Rigie would not hazard a guess as to how many eateries will survive the pandemic, but said the U.S. Senate’s passage Wednesday night of a far less restrictive Paycheck Protection Program will help tremendously, assuming the president signs the measure.
It remains to be seen if government officials in New York will see reopening as a remedy to recent unrest or a casualty of it. The first night of the city’s curfew, Monday at 11 p.m., coincided with the worst of the looting, although many observers saw the NYPD’s poor deployment and lackluster response as greater factors.
On Tuesday, curfew was pushed up to 8 p.m. and the city shut down evening service by Uber, Lyft, and Citibike, as well as banned nonessential vehicles below 96th Street. That made it challenging for looters to abscond with high-end merchandise as they appeared to do with impunity Monday night.

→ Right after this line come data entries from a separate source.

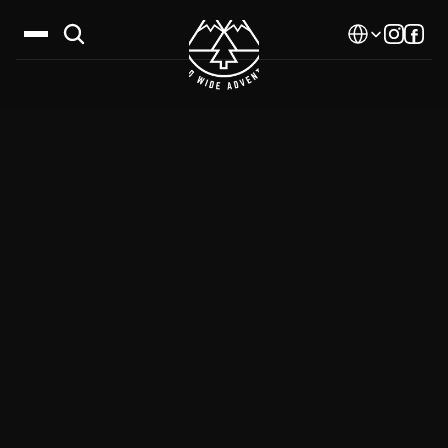
Select Language
Дестинации
Календар
Истории
Галерия
Блог
За нас
Контакти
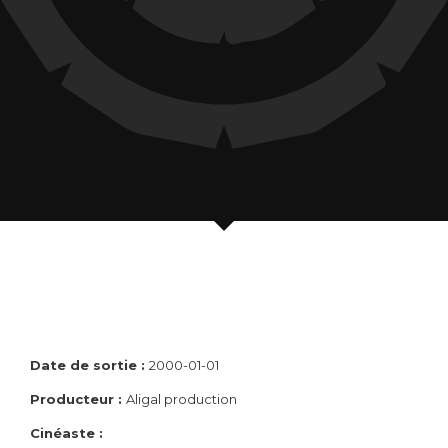
Date de sortie :
2000-01-01
Producteur :
Aligal production
Cinéaste :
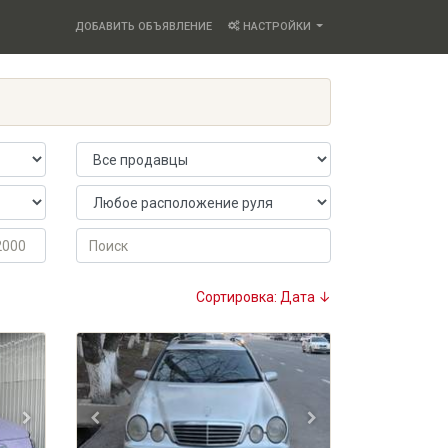
ДОБАВИТЬ ОБЪЯВЛЕНИЕ
НАСТРОЙКИ
Продавец
Расположение руля
Поиск
Сортировка: Дата ↓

In one scene, looters parked on West 32nd Street, near Macy’s Herald Square flagship, and stuffed goods into the vehicle, then — unbothered by police — returned to the crime scene for a second helping. Cops did make about 400 arrests that night.
Monday’s mayhem prompted Cuomo to slam the NYPD and muse about removing de Blasio from office. On Thursday, noting the ransacking of mom-and-pop stores in distressed communities, he said, “I am saying to the district attorneys they should take these looters and punish them for what they did.”